The PM was speaking after chairing a key meeting yesterday of the National Rubber Policy Board, which comprises representatives of rubber farmers.
He said the meeting was productive, and thanked the rubber growers for their cooperation and decision to call off the planned rally on October 8 by a large number of rubber growers from 16 provinces at Government House.
Prayuth said the rubber price was a national issue and announced “the national train on the rubber-price agenda”.
“This is a single train, which is an express service, because the problem will be sorted out rapidly, and it will never derail.”
There were three measures already in place to reduce price problems, Prayuth said.
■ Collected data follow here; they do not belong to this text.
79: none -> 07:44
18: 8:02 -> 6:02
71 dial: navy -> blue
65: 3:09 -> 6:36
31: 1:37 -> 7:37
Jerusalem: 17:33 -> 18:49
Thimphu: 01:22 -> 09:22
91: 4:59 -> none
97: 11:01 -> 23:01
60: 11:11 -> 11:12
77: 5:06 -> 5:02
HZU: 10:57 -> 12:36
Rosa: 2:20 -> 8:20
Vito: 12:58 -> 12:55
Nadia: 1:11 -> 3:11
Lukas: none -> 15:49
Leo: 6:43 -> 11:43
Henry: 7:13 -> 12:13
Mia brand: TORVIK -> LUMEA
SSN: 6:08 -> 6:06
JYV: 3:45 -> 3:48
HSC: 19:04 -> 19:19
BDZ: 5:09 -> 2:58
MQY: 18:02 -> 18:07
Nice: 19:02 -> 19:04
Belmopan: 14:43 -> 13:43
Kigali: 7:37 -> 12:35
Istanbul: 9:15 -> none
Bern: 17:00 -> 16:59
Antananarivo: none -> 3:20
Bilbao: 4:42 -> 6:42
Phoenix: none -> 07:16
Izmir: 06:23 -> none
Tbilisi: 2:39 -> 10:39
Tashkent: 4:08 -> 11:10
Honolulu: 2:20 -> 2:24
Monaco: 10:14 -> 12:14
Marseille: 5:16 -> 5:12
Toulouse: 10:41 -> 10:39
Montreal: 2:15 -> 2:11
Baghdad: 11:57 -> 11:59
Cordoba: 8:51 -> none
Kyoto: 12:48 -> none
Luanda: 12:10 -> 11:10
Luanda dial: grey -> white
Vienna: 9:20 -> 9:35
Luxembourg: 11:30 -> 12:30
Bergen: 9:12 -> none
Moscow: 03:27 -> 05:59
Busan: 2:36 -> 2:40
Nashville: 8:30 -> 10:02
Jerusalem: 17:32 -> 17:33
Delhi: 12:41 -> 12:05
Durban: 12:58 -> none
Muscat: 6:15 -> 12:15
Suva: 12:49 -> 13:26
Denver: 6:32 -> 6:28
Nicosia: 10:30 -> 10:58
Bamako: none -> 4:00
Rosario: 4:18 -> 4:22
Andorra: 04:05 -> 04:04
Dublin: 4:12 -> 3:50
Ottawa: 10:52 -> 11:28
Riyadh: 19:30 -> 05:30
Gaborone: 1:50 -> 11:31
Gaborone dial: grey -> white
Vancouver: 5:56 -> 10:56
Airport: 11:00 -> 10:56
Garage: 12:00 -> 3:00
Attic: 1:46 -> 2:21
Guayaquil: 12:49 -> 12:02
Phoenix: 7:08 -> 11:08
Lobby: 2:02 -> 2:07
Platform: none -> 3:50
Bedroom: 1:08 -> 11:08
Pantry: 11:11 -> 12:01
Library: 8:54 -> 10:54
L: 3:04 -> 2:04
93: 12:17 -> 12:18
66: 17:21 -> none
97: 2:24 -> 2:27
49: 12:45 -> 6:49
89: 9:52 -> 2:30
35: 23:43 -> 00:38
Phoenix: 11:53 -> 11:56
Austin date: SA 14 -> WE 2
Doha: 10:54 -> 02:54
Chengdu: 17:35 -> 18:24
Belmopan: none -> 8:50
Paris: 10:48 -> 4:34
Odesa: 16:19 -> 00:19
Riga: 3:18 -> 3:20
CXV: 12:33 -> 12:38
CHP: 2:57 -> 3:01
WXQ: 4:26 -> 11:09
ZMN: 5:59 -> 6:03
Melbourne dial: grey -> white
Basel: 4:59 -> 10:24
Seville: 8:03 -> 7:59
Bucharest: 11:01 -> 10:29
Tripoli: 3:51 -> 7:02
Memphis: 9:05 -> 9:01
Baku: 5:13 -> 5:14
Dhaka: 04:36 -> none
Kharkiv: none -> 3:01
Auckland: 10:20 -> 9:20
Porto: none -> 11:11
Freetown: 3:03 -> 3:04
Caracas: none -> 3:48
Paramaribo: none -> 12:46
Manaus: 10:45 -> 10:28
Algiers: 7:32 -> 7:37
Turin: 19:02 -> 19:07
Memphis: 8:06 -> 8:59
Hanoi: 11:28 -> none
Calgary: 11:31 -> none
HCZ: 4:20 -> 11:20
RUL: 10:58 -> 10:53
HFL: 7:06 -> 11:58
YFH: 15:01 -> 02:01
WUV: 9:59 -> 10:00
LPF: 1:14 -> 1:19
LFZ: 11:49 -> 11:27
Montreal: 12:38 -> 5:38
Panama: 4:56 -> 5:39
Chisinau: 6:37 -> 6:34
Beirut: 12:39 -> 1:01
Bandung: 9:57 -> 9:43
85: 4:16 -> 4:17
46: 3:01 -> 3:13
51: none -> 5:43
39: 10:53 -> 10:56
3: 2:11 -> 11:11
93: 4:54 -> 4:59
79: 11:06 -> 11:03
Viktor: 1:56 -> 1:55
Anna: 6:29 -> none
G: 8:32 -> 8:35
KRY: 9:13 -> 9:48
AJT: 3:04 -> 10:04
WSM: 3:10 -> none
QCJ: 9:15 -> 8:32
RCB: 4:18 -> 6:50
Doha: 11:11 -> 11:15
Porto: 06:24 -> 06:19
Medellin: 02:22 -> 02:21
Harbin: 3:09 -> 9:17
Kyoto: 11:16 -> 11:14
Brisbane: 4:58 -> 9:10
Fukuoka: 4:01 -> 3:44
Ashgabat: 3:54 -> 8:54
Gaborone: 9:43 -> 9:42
A huge sum had been quickly distributed to rubber farmers at a rate of Bt2,520 per rai (Bt15,750 per hectare), plus Bt5 billion was recently approved for members of rubber cooperatives, with such cooperatives expanded and granted the status of legal entities.
It is not easy to solve the price problem, he said, as rubber prices are dependent on global demand and supply. And he said the former would remain low for the next few years.
Yesterday’s meeting agreed to accept 12 measures proposed by the ministry. Prayuth said he agreed with a measure to ensure value-added options for buyers, promotion of manufacture and sale of rubber bed mattresses, plus greater use of rubber pellets in road construction.
He said a policy to halve the number of rubber plantations from 500,000 currently would be adopted later, after controls on production volume proved effective.
Anant Lila, head of the Office of Agricultural Economics, said the 12 measures included a tax exemption for eight years to entitled farmers under Board of Investment assistance, the setting up of an industrial development institute for research and development, a policy to limit production volume, a capacity-building programme on technology transfer, and the promotion of local investment.